> Task requirements
Within the records below, reproduce without change the lines from the line that has "Dijital Satın Al" through the line that has "Alle Rechte vorbehalten.", and only those.

(Stored data entries)
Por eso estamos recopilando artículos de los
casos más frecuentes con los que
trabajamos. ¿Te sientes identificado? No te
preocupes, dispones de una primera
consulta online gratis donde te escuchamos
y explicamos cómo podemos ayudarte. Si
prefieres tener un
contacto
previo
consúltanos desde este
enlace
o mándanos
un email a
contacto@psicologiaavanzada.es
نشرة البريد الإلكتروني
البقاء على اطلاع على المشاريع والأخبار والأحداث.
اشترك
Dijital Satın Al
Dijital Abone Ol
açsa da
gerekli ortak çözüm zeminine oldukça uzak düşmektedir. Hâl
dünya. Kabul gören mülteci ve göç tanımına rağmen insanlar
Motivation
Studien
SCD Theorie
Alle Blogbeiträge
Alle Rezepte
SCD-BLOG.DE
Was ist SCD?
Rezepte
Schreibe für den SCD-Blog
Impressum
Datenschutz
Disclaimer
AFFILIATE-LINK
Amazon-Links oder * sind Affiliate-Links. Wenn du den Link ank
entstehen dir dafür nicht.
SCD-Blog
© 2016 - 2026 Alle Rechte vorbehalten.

--

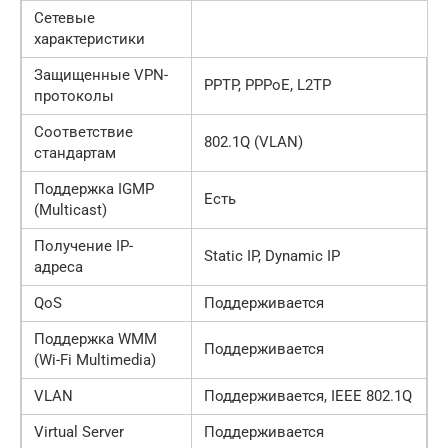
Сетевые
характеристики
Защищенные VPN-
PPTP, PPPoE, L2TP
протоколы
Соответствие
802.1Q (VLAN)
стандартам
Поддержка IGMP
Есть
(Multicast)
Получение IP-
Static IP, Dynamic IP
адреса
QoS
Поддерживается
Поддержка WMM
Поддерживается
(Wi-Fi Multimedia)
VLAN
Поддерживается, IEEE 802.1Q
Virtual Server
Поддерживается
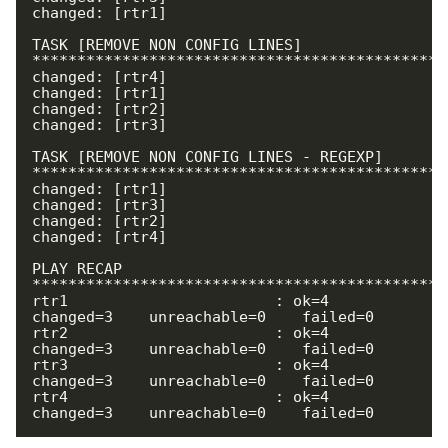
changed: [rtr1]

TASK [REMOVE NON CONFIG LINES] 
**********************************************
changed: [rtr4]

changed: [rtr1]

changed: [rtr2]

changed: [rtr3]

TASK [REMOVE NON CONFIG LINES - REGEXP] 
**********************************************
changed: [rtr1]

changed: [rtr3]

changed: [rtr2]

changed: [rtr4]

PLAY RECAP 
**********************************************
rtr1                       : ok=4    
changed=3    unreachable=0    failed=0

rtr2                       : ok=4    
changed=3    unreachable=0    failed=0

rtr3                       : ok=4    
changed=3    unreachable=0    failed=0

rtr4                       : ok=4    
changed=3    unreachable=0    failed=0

> Solution for this problem
Dijital Satın Al
Dijital Abone Ol
açsa da
gerekli ortak çözüm zeminine oldukça uzak düşmektedir. Hâl
dünya. Kabul gören mülteci ve göç tanımına rağmen insanlar
Motivation
Studien
SCD Theorie
Alle Blogbeiträge
Alle Rezepte
SCD-BLOG.DE
Was ist SCD?
Rezepte
Schreibe für den SCD-Blog
Impressum
Datenschutz
Disclaimer
AFFILIATE-LINK
Amazon-Links oder * sind Affiliate-Links. Wenn du den Link ank
entstehen dir dafür nicht.
SCD-Blog
© 2016 - 2026 Alle Rechte vorbehalten.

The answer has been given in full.